In fact, countries with strong technology sectors typically have higher concentrations of professional developers in relation to hobbyist developers, because many of the hobbyists get sucked into the industry, IDC found. Those countries with weaker technology sectors tend to have a greater proportion of hobbyists, which can be problematic for those countries in that their hobbyists could turn their talents to nefarious activities, such as writing malware, or leave the countries altogether for work opportunities.
Certainly it is a good time to be a dilettante programmer. Open Web standards and open source software can drive the cost of development down to zero. The Internet hosts an abundance of free documentation and tutorials, such as Stack Overflow and Codecademy.
Also, an increasing number of software programs and services, such as Salesforce.com, can be extended through modules or user-customized additions, easing the need for full-fledged developers to create some new functionality. "The change from code-centric to configuration-centric application development enables some knowledge workers and business analysts to accomplish what once required professional developers," the report noted.
Overall, IDC estimates there are about 29 million people in the world work in IT. In addition to the 18.5 million software developers -- of both the professional and hobbyist varieties -- there are also about 18 million operations and management workers.
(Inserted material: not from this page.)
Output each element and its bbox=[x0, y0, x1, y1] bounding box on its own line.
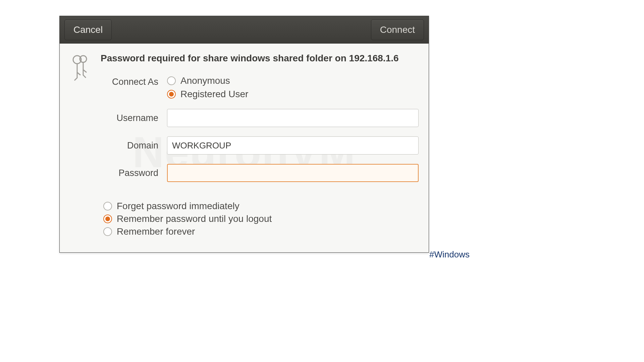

IDC predicted that jobs for programmers will grow at a faster rate than those for operations and management.
"The ever-increasing pervasiveness of software and its embedding into many new connected devices, also known as the trend toward the Internet of Things (IoT), will stimulate the need and consequent availability of software developers worldwide," the report stated.
IDC is a wholly owned subsidiary of International Data Group, the parent company of IDG News Service.